Overview Summary: 10-Sentence Condensed

Electromagnetic radiation follows E = hν = hc/λ with c = $3 \times 10^{8}$ m/s and h = $6.626 \times 10^{-34}$ J·s.
In the photoelectric effect, electrons are ejected only when ν ≥ ν_{0}; kinetic energy KE = h(ν − ν_{0}) depends on frequency alone, not intensity.
The hydrogen spectrum is described by the Rydberg formula: 1/λ = R_H(1/n_{1}^{2} − 1/n_{2}^{2}), with only the Balmer series (n_{1}=2) visible to the naked eye.
Bohr's model gives E_n = −13.6 $Z^{2}$ / $n^{2}$ eV, r_n = 0.529 $n^{2}$ /Z Å, and v_n = $2.18 \times 10^{6}$ Z/n m/s for hydrogen-like atoms.
Total spectral lines when electrons de-excite from level n = n(n−1)/2 (not $n^{2}$ which counts orbitals).
de Broglie wavelength λ = h/mv applies to all matter; the standing wave condition nλ = 2πr justifies Bohr's angular momentum quantization.
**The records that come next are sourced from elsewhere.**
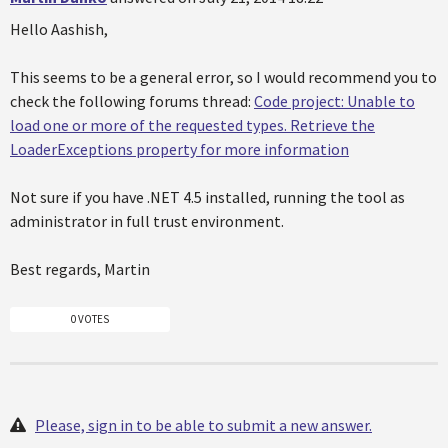
Hello Aashish,
This seems to be a general error, so I would recommend you to
check the following forums thread:
Code project: Unable to
load one or more of the requested types. Retrieve the
LoaderExceptions property for more information
Not sure if you have .NET 4.5 installed, running the tool as
administrator in full trust environment.
Best regards, Martin
0 VOTES
Please, sign in to be able to submit a new answer.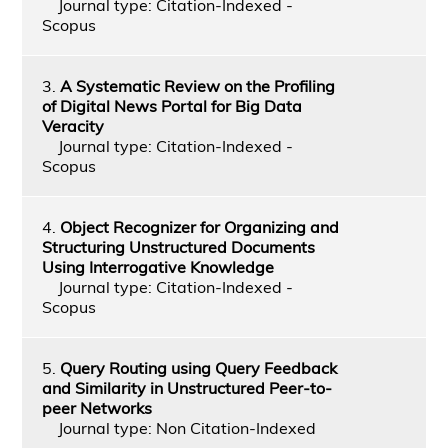
Journal type: Citation-Indexed -
Scopus
3.
A Systematic Review on the Profiling
of Digital News Portal for Big Data
Veracity
Journal type: Citation-Indexed -
Scopus
4.
Object Recognizer for Organizing and
Structuring Unstructured Documents
Using Interrogative Knowledge
Journal type: Citation-Indexed -
Scopus
5.
Query Routing using Query Feedback
and Similarity in Unstructured Peer-to-
peer Networks
Journal type: Non Citation-Indexed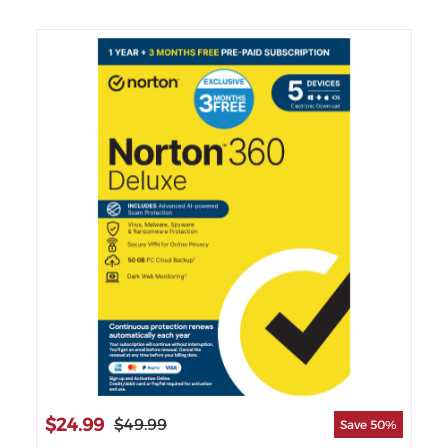
$2
$24.99
$49.99
Save 50%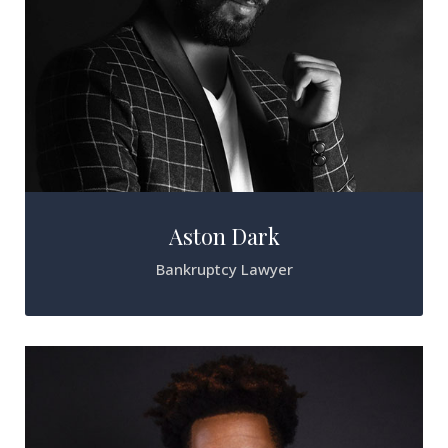
Aston Dark
Bankruptcy Lawyer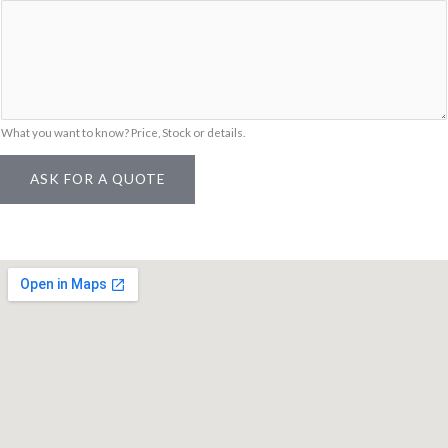
S
K
U
What you want to know? Price, Stock or details.
ASK FOR A QUOTE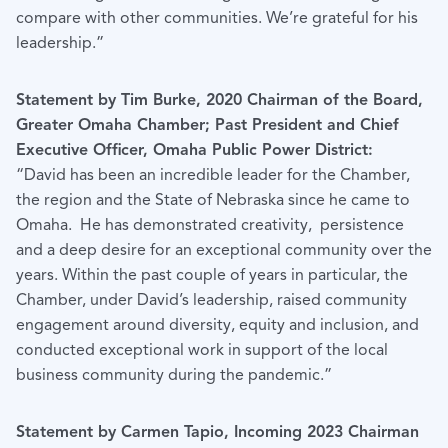
compare with other communities. We’re grateful for his
leadership.”
Statement by Tim Burke, 2020 Chairman of the Board,
Greater Omaha Chamber; Past President and Chief
Executive Officer, Omaha Public Power District:
“David has been an incredible leader for the Chamber,
the region and the State of Nebraska since he came to
Omaha. He has demonstrated creativity, persistence
and a deep desire for an exceptional community over the
years. Within the past couple of years in particular, the
Chamber, under David’s leadership, raised community
engagement around diversity, equity and inclusion, and
conducted exceptional work in support of the local
business community during the pandemic.”
Statement by Carmen Tapio, Incoming 2023 Chairman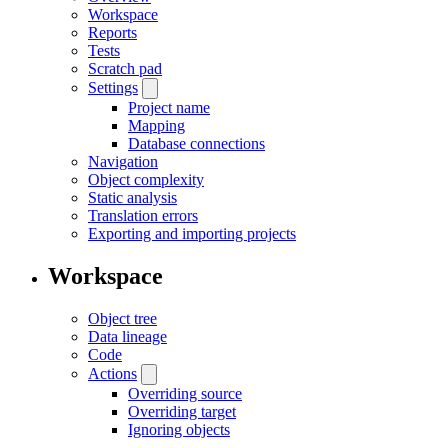
Workspace
Reports
Tests
Scratch pad
Settings
Project name
Mapping
Database connections
Navigation
Object complexity
Static analysis
Translation errors
Exporting and importing projects
Workspace
Object tree
Data lineage
Code
Actions
Overriding source
Overriding target
Ignoring objects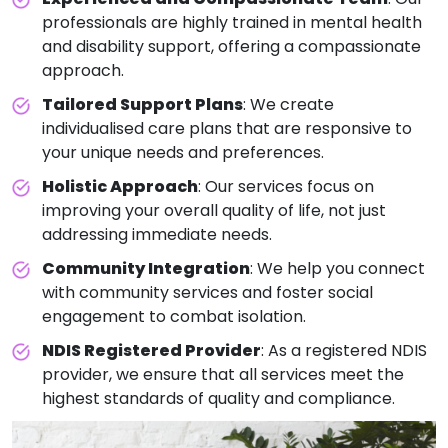
professionals are highly trained in mental health
and disability support, offering a compassionate
approach.
Tailored Support Plans
: We create
individualised care plans that are responsive to
your unique needs and preferences.
Holistic Approach
: Our services focus on
improving your overall quality of life, not just
addressing immediate needs.
Community Integration
: We help you connect
with community services and foster social
engagement to combat isolation.
NDIS Registered Provider
: As a registered NDIS
provider, we ensure that all services meet the
highest standards of quality and compliance.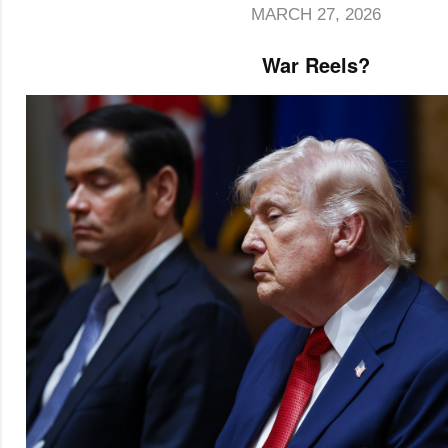
MARCH 27, 2026
War Reels?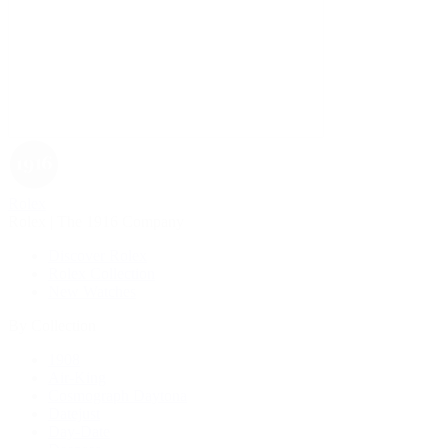
Rolex
Rolex | The 1916 Company
Discover Rolex
Rolex Collection
New Watches
By Collection
1908
Air-King
Cosmograph Daytona
Datejust
Day-Date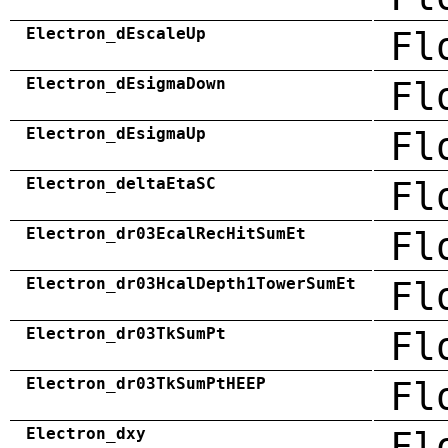
Electron_dEscaleUp
Fl
Electron_dEsigmaDown
Fl
Electron_dEsigmaUp
Fl
Electron_deltaEtaSC
Fl
Electron_dr03EcalRecHitSumEt
Fl
Electron_dr03HcalDepth1TowerSumEt
Fl
Electron_dr03TkSumPt
Fl
Electron_dr03TkSumPtHEEP
Fl
Electron_dxy
Fl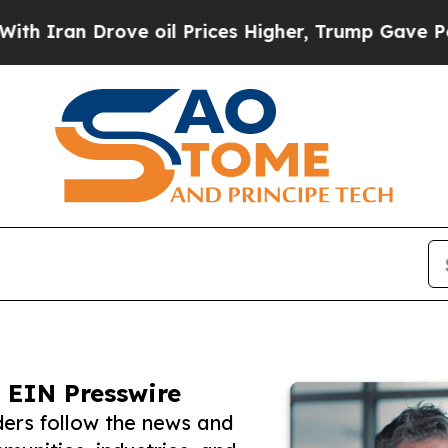
 Drove oil Prices Higher, Trump Gave Politically
 EIN Presswire
ers follow the news and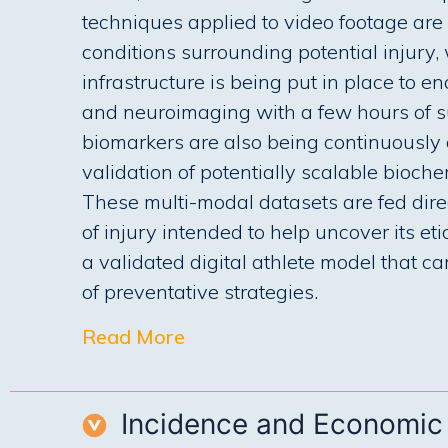
techniques applied to video footage are 
conditions surrounding potential injury,
infrastructure is being put in place to e
and neuroimaging with a few hours of su
biomarkers are also being continuously c
validation of potentially scalable bioch
These multi-modal datasets are fed dire
of injury intended to help uncover its et
a validated digital athlete model that c
of preventative strategies.
Read More
Incidence and Economic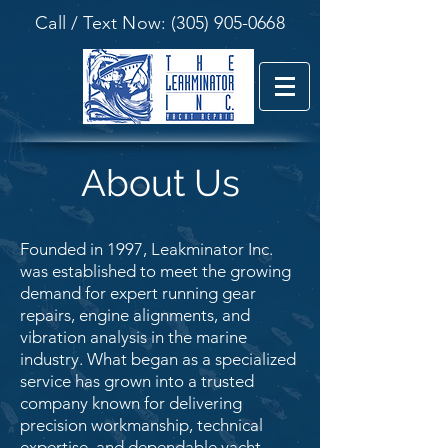
Call / Text Now:
(305) 905-0668
About Us
Founded in 1997, Leakminator Inc.
was established to meet the growing
demand for expert running gear
repairs, engine alignments, and
vibration analysis in the marine
industry. What began as a specialized
service has grown into a trusted
company known for delivering
precision workmanship, technical
expertise, and dependable yacht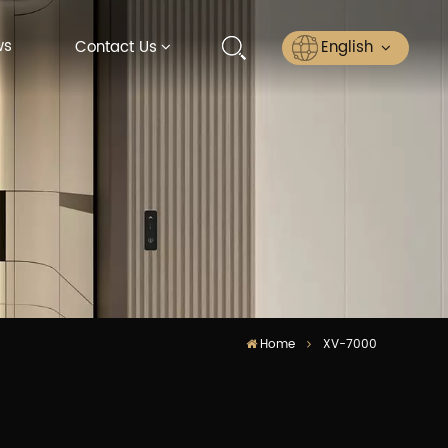
ws
English
Contact Us
English
Русский
Español
عربي
ไทย
Home
XV-7000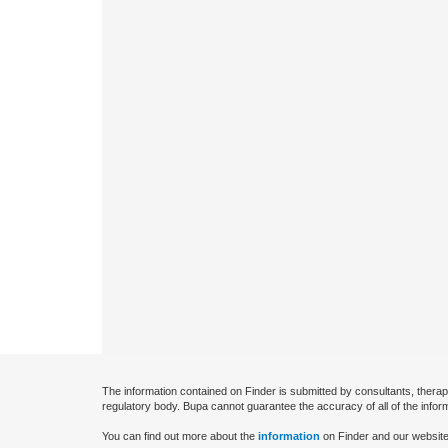
The information contained on Finder is submitted by consultants, therap
regulatory body. Bupa cannot guarantee the accuracy of all of the infor
You can find out more about the
information
on Finder and our website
The Heisenberg uncertainty principle ( $\Delta x$ · $\Delta p$ ≥ h/4π) makes simultaneous exact knowledge of position and momentum impossible, invalidating Bohr's definite orbits.
Four quantum numbers describe each electron: n (shell), l (shape, 0 to n−1), mₗ (orientation, −l to +l), mₛ (spin, ±½); nodes: total=n−1, angular=l, radial=n−l−1.
Aufbau (n+l rule), Pauli (max 2 per orbital), and Hund's (maximum unpaired) govern electron filling; Cr=[Ar]3 $d^{5}$ 4 $s^{1}$ and Cu=[Ar]3 $d^{10}$ 4 $s^{1}$ are anomalous due to half/full d stability.
For transition metal cations, 4s electrons are removed before 3d electrons (e.g., $Fe^{3+}$ = [Ar]3 $d^{5}$ after removing 4 $s^{2}$ and one 3d from Fe).